What is needed => The answer must be an exact copy of the records, with every picture left out.

Data =>

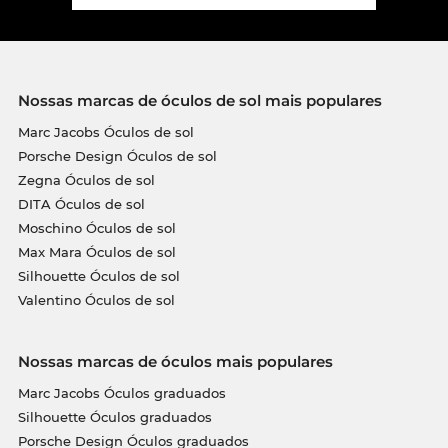
Nossas marcas de óculos de sol mais populares
Marc Jacobs Óculos de sol
Porsche Design Óculos de sol
Zegna Óculos de sol
DITA Óculos de sol
Moschino Óculos de sol
Max Mara Óculos de sol
Silhouette Óculos de sol
Valentino Óculos de sol
Nossas marcas de óculos mais populares
Marc Jacobs Óculos graduados
Silhouette Óculos graduados
Porsche Design Óculos graduados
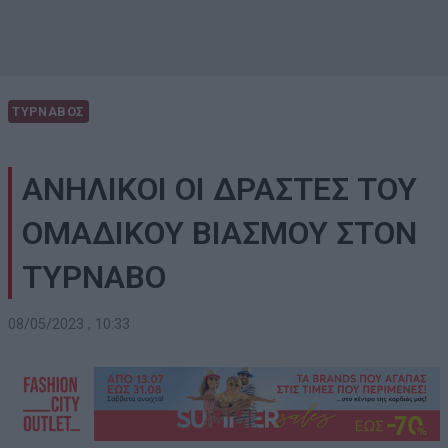
ΤΥΡΝΑΒΟΣ
ΑΝΗΛΙΚΟΙ ΟΙ ΔΡΑΣΤΕΣ ΤΟΥ
ΟΜΑΔΙΚΟΥ ΒΙΑΣΜΟΥ ΣΤΟΝ
ΤΥΡΝΑΒΟ
08/05/2023 , 10:33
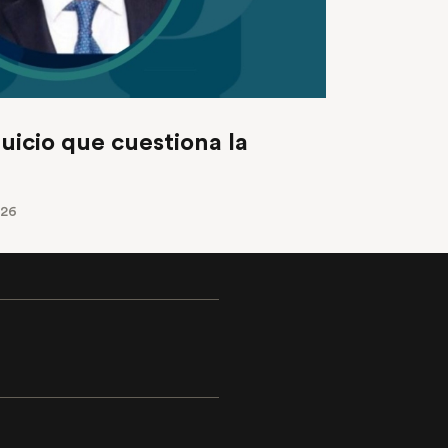
uicio que cuestiona la
026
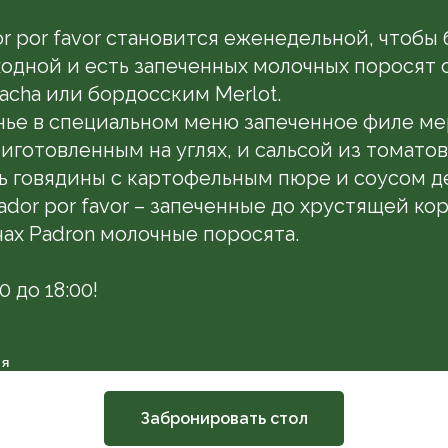
r por favor становится еженедельной, чтобы
ходной и есть запеченных молочных поросят 
acha или бордосским Merlot.
нье в специальном меню запеченное филе мер
иготовленным на углях, и сальсой из томатов
ь говядины с картофельным пюре и соусом д
ador por favor – запеченные до хрустящей ко
ах Padron молочные поросята.
0 до 18:00!
ИЯ
Забронировать стол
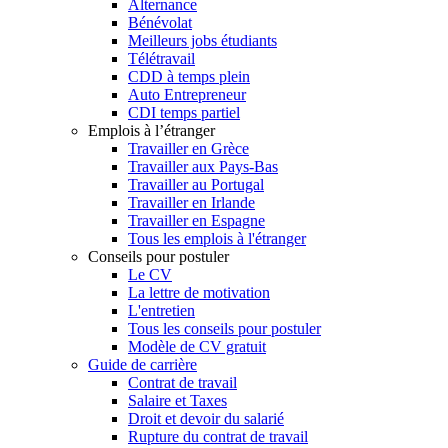
Alternance
Bénévolat
Meilleurs jobs étudiants
Télétravail
CDD à temps plein
Auto Entrepreneur
CDI temps partiel
Emplois à l’étranger
Travailler en Grèce
Travailler aux Pays-Bas
Travailler au Portugal
Travailler en Irlande
Travailler en Espagne
Tous les emplois à l'étranger
Conseils pour postuler
Le CV
La lettre de motivation
L'entretien
Tous les conseils pour postuler
Modèle de CV gratuit
Guide de carrière
Contrat de travail
Salaire et Taxes
Droit et devoir du salarié
Rupture du contrat de travail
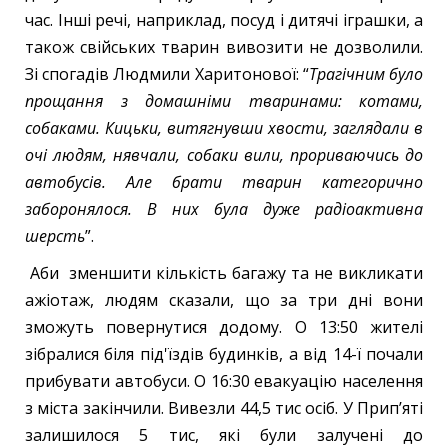
час. Інші речі, наприклад, посуд і дитячі іграшки, а
також свійських тварин вивозити не дозволили.
Зі спогадів Людмили Харитонової: “
Трагічним було
прощання з домашніми тваринами: котами,
собаками. Кицьки, витягнувши хвости, заглядали в
очі людям, нявчали, собаки вили, прориваючись до
автобусів. Але брати тварин категорично
заборонялося. В них була дуже радіоактивна
шерсть
”.
Аби зменшити кількість багажу та не викликати
ажіотаж, людям сказали, що за три дні вони
зможуть повернутися додому. О 13:50 жителі
зібралися біля під'їздів будинків, а від 14-ї почали
прибувати автобуси. О 16:30 евакуацію населення
з міста закінчили. Вивезли 44,5 тис осіб. У Прип’яті
залишилося 5 тис, які були залучені до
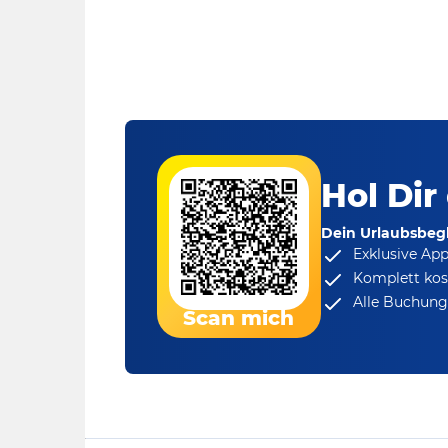
Hol Dir
Dein Urlaubsbegl
Exklusive Ap
Komplett kos
Alle Buchungs
Scan mich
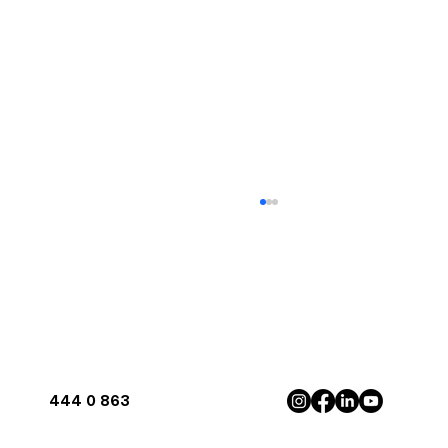
444 0 863
Antalya'da İnverter Klima ile Maksimum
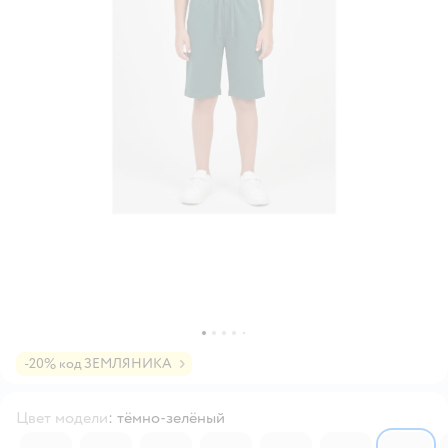
-20% код ЗЕМЛЯНИКА
Цвет модели
:
тёмно-зелёный
4852297
6234889
6234537
4852304
4852311
6234823
6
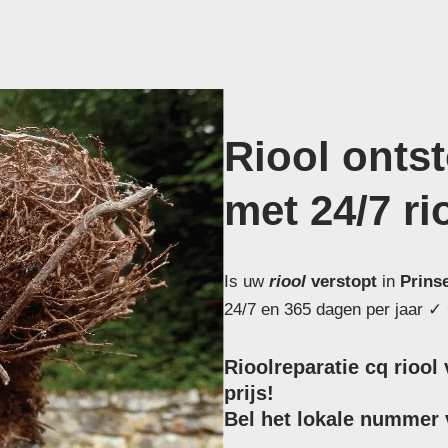
Riool onts
met 24/7 ri
Is uw
riool
verstopt
in
Prins
24/7 en 365 dagen per jaar ✓ 
Rioolreparatie cq rioo
prijs!
Bel het lokale nummer v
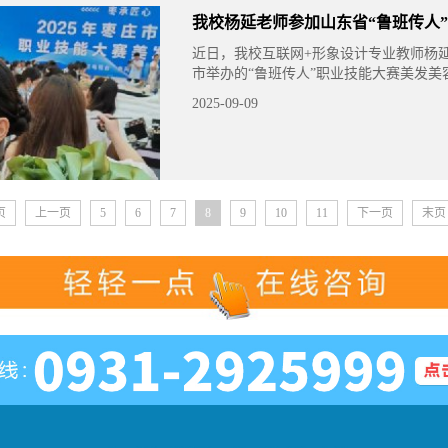
我校杨延老师参加山东省“鲁班传人
近日，我校互联网+形象设计专业教师杨
市举办的“鲁班传人”职业技能大赛美发美
自全国的480名选手同台竞技，其作品《
2025-09-09
主题和精湛的技艺
页
上一页
5
6
7
8
9
10
11
下一页
末页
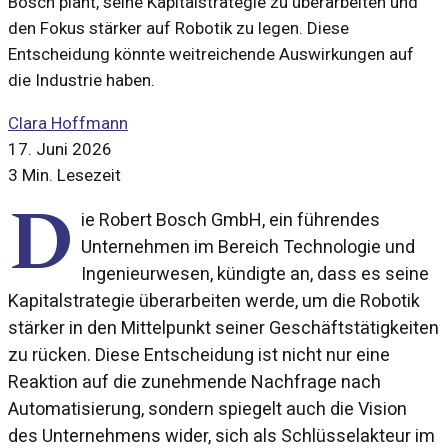
Bosch plant, seine Kapitalstrategie zu überarbeiten und
den Fokus stärker auf Robotik zu legen. Diese
Entscheidung könnte weitreichende Auswirkungen auf
die Industrie haben.
Clara Hoffmann
17. Juni 2026
3 Min. Lesezeit
D
ie Robert Bosch GmbH, ein führendes
Unternehmen im Bereich Technologie und
Ingenieurwesen, kündigte an, dass es seine
Kapitalstrategie überarbeiten werde, um die Robotik
stärker in den Mittelpunkt seiner Geschäftstätigkeiten
zu rücken. Diese Entscheidung ist nicht nur eine
Reaktion auf die zunehmende Nachfrage nach
Automatisierung, sondern spiegelt auch die Vision
des Unternehmens wider, sich als Schlüsselakteur im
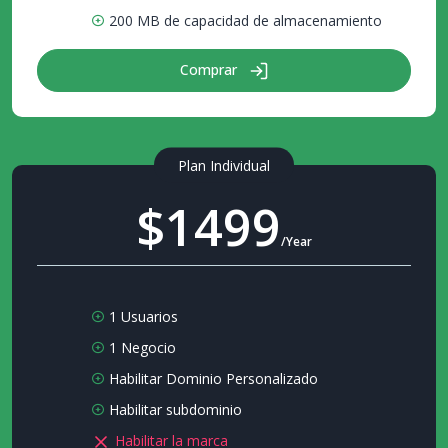
200 MB de capacidad de almacenamiento
Comprar
Plan Individual
$1499
/Year
1 Usuarios
1 Negocio
Habilitar Dominio Personalizado
Habilitar subdominio
Habilitar la marca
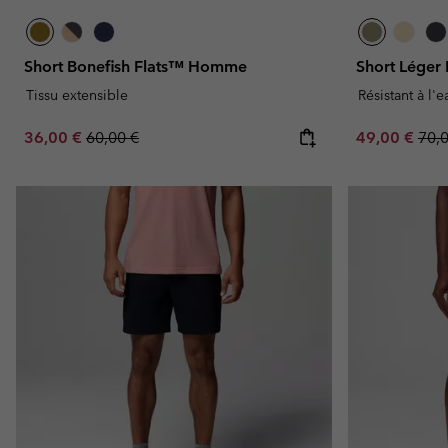
Short Bonefish Flats™ Homme
Short Lég
Tissu extensible
Résistant à l'
Sale price:
Regular price:
Sale price:
Regu
36,00 €
60,00 €
49,00 €
70,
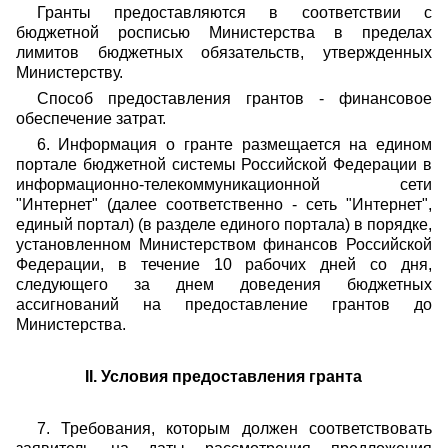
Гранты предоставляются в соответствии с
бюджетной росписью Министерства в пределах
лимитов бюджетных обязательств, утвержденных
Министерству.
Способ предоставления грантов - финансовое
обеспечение затрат.
6. Информация о гранте размещается на едином
портале бюджетной системы Российской Федерации в
информационно-телекоммуникационной сети
"Интернет" (далее соответственно - сеть "Интернет",
единый портал) (в разделе единого портала) в порядке,
установленном Министерством финансов Российской
Федерации, в течение 10 рабочих дней со дня,
следующего за днем доведения бюджетных
ассигнований на предоставление грантов до
Министерства.
II. Условия предоставления гранта
7. Требования, которым должен соответствовать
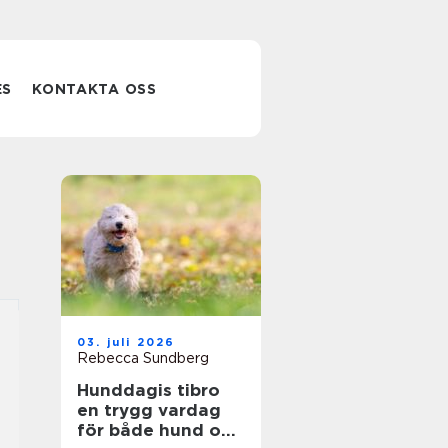
ES
KONTAKTA OSS
03. juli 2026
Rebecca Sundberg
Hunddagis tibro
en trygg vardag
för både hund och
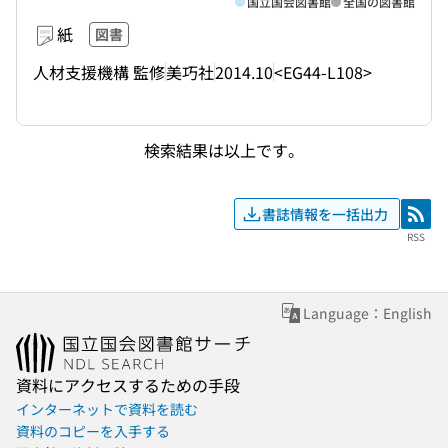
国立国会図書館
全国の図書館
紙
図書
人材支援機構 監修
美巧社
2014.10
<EG44-L108>
検索結果は以上です。
書誌情報を一括出力
RSS
RSS
Language：English
資料にアクセスするための手段
インターネットで資料を読む
資料のコピーを入手する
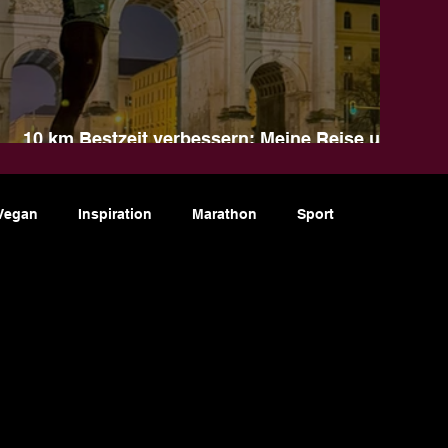
10 km Bestzeit verbessern: Meine Reise und
Tipps für dein Training
Vegan
Inspiration
Marathon
Sport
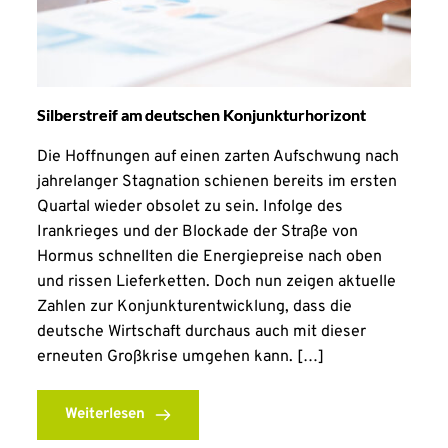
Silberstreif am deutschen Konjunkturhorizont
Die Hoffnungen auf einen zarten Aufschwung nach
jahrelanger Stagnation schienen bereits im ersten
Quartal wieder obsolet zu sein. Infolge des
Irankrieges und der Blockade der Straße von
Hormus schnellten die Energiepreise nach oben
und rissen Lieferketten. Doch nun zeigen aktuelle
Zahlen zur Konjunkturentwicklung, dass die
deutsche Wirtschaft durchaus auch mit dieser
erneuten Großkrise umgehen kann. […]
Weiterlesen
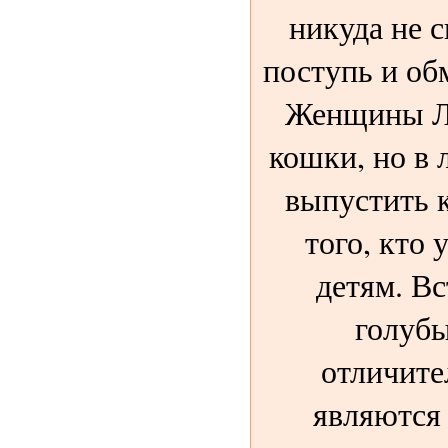
никуда не с
поступь и об
Женщины Ль
кошки, но в
выпустить к
того, кто 
детям. В
голубы
отличите
являются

Answer to the problem =>
Nossas marcas de óculos de sol mais populares
Marc Jacobs Óculos de sol
Porsche Design Óculos de sol
Zegna Óculos de sol
DITA Óculos de sol
Moschino Óculos de sol
Max Mara Óculos de sol
Silhouette Óculos de sol
Valentino Óculos de sol
Nossas marcas de óculos mais populares
Marc Jacobs Óculos graduados
Silhouette Óculos graduados
Porsche Design Óculos graduados
ΤΥΡΝΑΒΟΣ
ΑΝΗΛΙΚΟΙ ΟΙ ΔΡΑΣΤΕΣ ΤΟΥ
ΟΜΑΔΙΚΟΥ ΒΙΑΣΜΟΥ ΣΤΟΝ
ΤΥΡΝΑΒΟ
08/05/2023 , 10:33
uicio que cuestiona la
026
r por favor становится еженедельной, чтобы
ходной и есть запеченных молочных поросят 
acha или бордосским Merlot.
нье в специальном меню запеченное филе мер
иготовленным на углях, и сальсой из томатов
ь говядины с картофельным пюре и соусом д
ador por favor – запеченные до хрустящей ко
ах Padron молочные поросята.
0 до 18:00!
ИЯ
Забронировать стол
Alternance
Bénévolat
Meilleurs jobs étudiants
Télétravail
CDD à temps plein
Auto Entrepreneur
CDI temps partiel
Emplois à l’étranger
Travailler en Grèce
Travailler aux Pays-Bas
Travailler au Portugal
Travailler en Irlande
Travailler en Espagne
Tous les emplois à l'étranger
Conseils pour postuler
Le CV
La lettre de motivation
L'entretien
Tous les conseils pour postuler
Modèle de CV gratuit
Guide de carrière
Contrat de travail
Salaire et Taxes
Droit et devoir du salarié
Rupture du contrat de travail
час. Інші речі, наприклад, посуд і дитячі іграшки, а
також свійських тварин вивозити не дозволили.
Зі спогадів Людмили Харитонової: “
Трагічним було
прощання з домашніми тваринами: котами,
собаками. Кицьки, витягнувши хвости, заглядали в
очі людям, нявчали, собаки вили, прориваючись до
автобусів. Але брати тварин категорично
заборонялося. В них була дуже радіоактивна
шерсть
”.
Аби зменшити кількість багажу та не викликати
ажіотаж, людям сказали, що за три дні вони
зможуть повернутися додому. О 13:50 жителі
зібралися біля під'їздів будинків, а від 14-ї почали
прибувати автобуси. О 16:30 евакуацію населення
з міста закінчили. Вивезли 44,5 тис осіб. У Прип’яті
залишилося 5 тис, які були залучені до
Hol Dir
Dein Urlaubsbegl
Exklusive Ap
Komplett kos
Alle Buchungs
Scan mich
444 0 863
Antalya'da İnverter Klima ile Maksimum
-20% код ЗЕМЛЯНИКА
Цвет модели
:
тёмно-зелёный
4852297
6234889
6234537
4852304
4852311
6234823
6
Riool onts
met 24/7 ri
Is uw
riool
verstopt
in
Prins
24/7 en 365 dagen per jaar ✓ 
Rioolreparatie cq rioo
prijs!
Bel het lokale nummer v
我校杨延老师参加山东省“鲁班传人
近日，我校互联网+形象设计专业教师杨
市举办的“鲁班传人”职业技能大赛美发美
自全国的480名选手同台竞技，其作品《
2025-09-09
主题和精湛的技艺
页
上一页
5
6
7
8
9
10
11
下一页
末页
Bosch plant, seine Kapitalstrategie zu überarbeiten und
den Fokus stärker auf Robotik zu legen. Diese
Entscheidung könnte weitreichende Auswirkungen auf
die Industrie haben.
Clara Hoffmann
17. Juni 2026
3 Min. Lesezeit
D
ie Robert Bosch GmbH, ein führendes
Unternehmen im Bereich Technologie und
Ingenieurwesen, kündigte an, dass es seine
Kapitalstrategie überarbeiten werde, um die Robotik
stärker in den Mittelpunkt seiner Geschäftstätigkeiten
zu rücken. Diese Entscheidung ist nicht nur eine
Reaktion auf die zunehmende Nachfrage nach
Automatisierung, sondern spiegelt auch die Vision
des Unternehmens wider, sich als Schlüsselakteur im
200 MB de capacidad de almacenamiento
Comprar
Plan Individual
$1499
/Year
1 Usuarios
1 Negocio
Habilitar Dominio Personalizado
Habilitar subdominio
Habilitar la marca
Short Bonefish Flats™ Homme
Short Lég
Tissu extensible
Résistant à l'
Sale price:
Regular price:
Sale price:
Regu
36,00 €
60,00 €
49,00 €
70,
Гранты предоставляются в соответствии с
бюджетной росписью Министерства в пределах
лимитов бюджетных обязательств, утвержденных
Министерству.
Способ предоставления грантов - финансовое
обеспечение затрат.
6. Информация о гранте размещается на едином
портале бюджетной системы Российской Федерации в
информационно-телекоммуникационной сети
"Интернет" (далее соответственно - сеть "Интернет",
единый портал) (в разделе единого портала) в порядке,
установленном Министерством финансов Российской
Федерации, в течение 10 рабочих дней со дня,
следующего за днем доведения бюджетных
ассигнований на предоставление грантов до
Министерства.
II. Условия предоставления гранта
7. Требования, которым должен соответствовать
ES
KONTAKTA OSS
03. juli 2026
Rebecca Sundberg
Hunddagis tibro
en trygg vardag
för både hund och
国立国会図書館
全国の図書館
紙
図書
人材支援機構 監修
美巧社
2014.10
<EG44-L108>
検索結果は以上です。
書誌情報を一括出力
RSS
RSS
Language：English
資料にアクセスするための手段
インターネットで資料を読む
資料のコピーを入手する
10 km Bestzeit verbessern: Meine Reise und
Tipps für dein Training
Vegan
Inspiration
Marathon
Sport
Silberstreif am deutschen Konjunkturhorizont
Die Hoffnungen auf einen zarten Aufschwung nach
jahrelanger Stagnation schienen bereits im ersten
Quartal wieder obsolet zu sein. Infolge des
Irankrieges und der Blockade der Straße von
Hormus schnellten die Energiepreise nach oben
und rissen Lieferketten. Doch nun zeigen aktuelle
Zahlen zur Konjunkturentwicklung, dass die
deutsche Wirtschaft durchaus auch mit dieser
erneuten Großkrise umgehen kann. […]
Weiterlesen
никуда не с
поступь и об
Женщины Ль
кошки, но в
выпустить к
того, кто 
детям. В
голубы
отличите
являются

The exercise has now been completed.